[PATCH 24/25] Thundering horde elimination
Martin Blix Grydeland
martin at varnish-software.com
Sun Jan 22 18:53:30 CET 2012
Deal with thundering horde problem by limiting the number of clients
allowed to wait for additional data on the stream to
stream_tokens. Only threads that acquire a token will be allowed to
wait on the condvar. Others will have to go on a queue. Tokens are
passed to queued clients when a token holding thread has sent some
data to the client.
The maximum wait time to get a token is controlled through the
stream_token_timeout run-time parameter. This to prevent a token
holding client that suddenly blocks from starving another client
waiting for a token.
---
bin/varnishd/cache/cache.h | 5 ++
bin/varnishd/cache/cache_busyobj.c | 96 +++++++++++++++++++++++++++++++++++-
bin/varnishd/cache/cache_center.c | 4 ++
bin/varnishd/cache/cache_vrt_var.c | 20 ++++++++
bin/varnishd/common/params.h | 2 +
bin/varnishd/mgt/mgt_param.c | 12 +++++
include/tbl/vsc_f_main.h | 3 +
lib/libvcl/generate.py | 6 ++
8 files changed, 146 insertions(+), 2 deletions(-)

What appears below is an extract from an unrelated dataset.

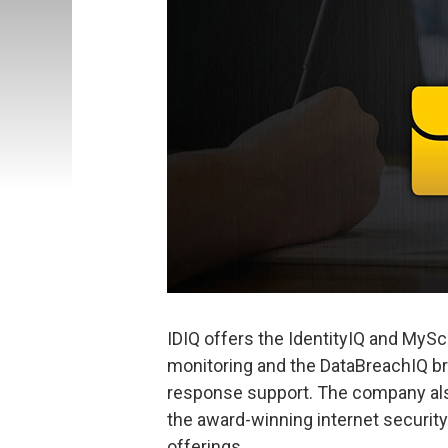
IDIQ offers the IdentityIQ and MySco
monitoring and the DataBreachIQ br
response support. The company als
the award-winning internet security 
offerings.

diff --git a/bin/varnishd/cache/cache.h b/bin/varnishd/cache/cache.h
index a64a0ae..b02bea6 100644
--- a/bin/varnishd/cache/cache.h
+++ b/bin/varnishd/cache/cache.h
@@ -278,6 +278,9 @@ struct stream_ctx {
/* Backend fetch has finished */
unsigned stream_stopped;
+
+ /* Are we currently holding a token from the busyobj */
+ unsigned has_token;
};
/*--------------------------------------------------------------------*/
@@ -545,6 +548,7 @@ struct busyobj {
volatile struct storage *stream_frontchunk;
unsigned stream_stopped;
ssize_t stream_pass_bufsize;
+ unsigned stream_tokens;
};
/* Object structure --------------------------------------------------*/
@@ -759,6 +763,7 @@ void VBO_StreamStopped(struct busyobj *busyobj);
void VBO_StreamWait(struct busyobj *busyobj);
void VBO_StreamData(struct busyobj *busyobj);
void VBO_StreamSync(struct worker *wrk);
+void VBO_ReleaseToken(struct worker *wrk, struct busyobj *busyobj);
/* cache_center.c [CNT] */
void CNT_Session(struct sess *sp);
diff --git a/bin/varnishd/cache/cache_busyobj.c b/bin/varnishd/cache/cache_busyobj.c
index 8b97d4a..2b6ebc0 100644
--- a/bin/varnishd/cache/cache_busyobj.c
+++ b/bin/varnishd/cache/cache_busyobj.c
@@ -43,6 +43,7 @@ struct vbo {
#define VBO_MAGIC 0xde3d8223
struct lock mtx;
pthread_cond_t cond;
+ VTAILQ_HEAD(, worker) token_wait_queue;
unsigned refcount;
uint16_t nhttp;
struct busyobj bo;
@@ -51,6 +52,9 @@ struct vbo {
static struct lock vbo_mtx;
static struct vbo *nvbo;
+static void vbo_acquire_token(struct worker *wrk, struct busyobj *busyobj);
+static void vbo_release_token(struct worker *wrk, struct busyobj *busyobj);
+
void
VBO_Init(void)
{
@@ -82,6 +86,7 @@ vbo_New(void)
vbo->nhttp = nhttp;
Lck_New(&vbo->mtx, lck_busyobj);
AZ(pthread_cond_init(&vbo->cond, NULL));
+ VTAILQ_INIT(&vbo->token_wait_queue);
return (vbo);
}
@@ -145,6 +150,7 @@ VBO_GetBusyObj(struct worker *wrk)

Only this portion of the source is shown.